高铭偷瞄不远处的父亲,见他对花荣的眼神也是赞许有佳,心里不禁想,或许看在花荣这么优秀的份上,没准老爹就同意了。
但他很快就打消了念头,摇了摇头直叹气,不会这么容易的。
献俘仪式结束后,朝廷举办了盛大的欢迎宴会,犒赏三军。
高俅在宴席上不敢表现的感情太外露。
等到宴席结束,高铭和花荣回到太尉府,高俅才终于忍不住的举掬了一把泪,上下打量儿子,恨不得把他的头发丝都数一数。
“爹,我这不是回来了吗?您别这样。”
“我就不说我听到你被困在杭州时的难过了。高俅不想跟儿子诉苦,只想向儿子下最后的命令你以后,不许再离开东京半步。”

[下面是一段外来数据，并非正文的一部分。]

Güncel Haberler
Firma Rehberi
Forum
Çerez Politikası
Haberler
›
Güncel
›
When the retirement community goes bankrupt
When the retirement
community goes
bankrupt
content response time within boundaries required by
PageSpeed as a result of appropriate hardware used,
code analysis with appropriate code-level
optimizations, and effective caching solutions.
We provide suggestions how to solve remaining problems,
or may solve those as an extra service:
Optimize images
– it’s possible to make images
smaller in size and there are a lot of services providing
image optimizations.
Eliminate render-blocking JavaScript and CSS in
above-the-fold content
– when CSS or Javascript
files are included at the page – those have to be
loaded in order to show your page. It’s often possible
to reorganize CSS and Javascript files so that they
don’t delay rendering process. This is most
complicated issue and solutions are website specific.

虽然高铭自己以后也不太想再离开东京,但是对老爹的人身限制令还是奋起反抗,“我这不是好好的么。”
“不好,不要再废话了,以后不许离开东京。”高俅下达完通牒,又对花荣道:“幸亏有你,我知道这次也是你救了铭儿。”
花荣发自肺腑的到:“这都是我该做的。不管多少次,我都愿意舍身救衙内。”
高俅赞许的拍了拍花荣的肩膀,“你的确是我儿的好朋友,我没看错你。”
“谢叔叔厚爱。”
高铭在一旁砸砸嘴,他不知道说什么好,干脆就不说话。
没想到他爹却突然道:“花荣救了你这么多次,你是不是也得有点表示?”
花荣眼神含笑地看着他,高铭反应强烈,“表,表示什么?”
高球道:“人家救了你这么多次,你亲口说过谢谢吗?”
高铭暗暗松了一口气,是自己想多了,于是对花荣道:“谢谢你。”
“你与和我之间,就不用谈这个谢字了。”
看到两个年轻人友谊如此深厚,高俅十分欣慰,满意的捋着胡须。
这时高铭想起了那块碑文,“我在路上看到邸报说官家在各州征集人手破译蝌蚪文,有眉目了吗?”

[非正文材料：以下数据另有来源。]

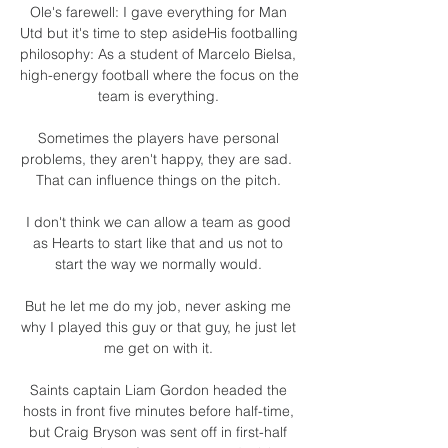
Ole's farewell: I gave everything for Man 
Utd but it's time to step asideHis footballing 
philosophy: As a student of Marcelo Bielsa, 
high-energy football where the focus on the 
team is everything. 

Sometimes the players have personal 
problems, they aren't happy, they are sad.  
That can influence things on the pitch. 

I don't think we can allow a team as good 
as Hearts to start like that and us not to 
start the way we normally would. 

But he let me do my job, never asking me 
why I played this guy or that guy, he just let 
me get on with it. 

Saints captain Liam Gordon headed the 
hosts in front five minutes before half-time, 
but Craig Bryson was sent off in first-half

“官家对那块石碑十分上心,请了许多人手来看。不过都还没有眉目,不知道上面写的究竟是什么?但越是这官家。越是好奇。你觉得上面写的会是什么?”高俅倒想听听儿子的意见。
“说不定是某个上古时期王公贵族的墓碑呢。可能并没有什么意义。”
听到还没有眉目,高铭放心了许多。
“好大一块石碑,承载的内容不少。如今就放在艮岳內,那时候你再到那里,可以去看一看。”
高铭默默点头。高俅又叮嘱了儿子和花荣一番,才叫他们都下去了。
出门走走廊下,花荣笑道:“你应该听你爹的话,好好表示表示。”
“我要是听我爹的话,还能和你搞断袖?”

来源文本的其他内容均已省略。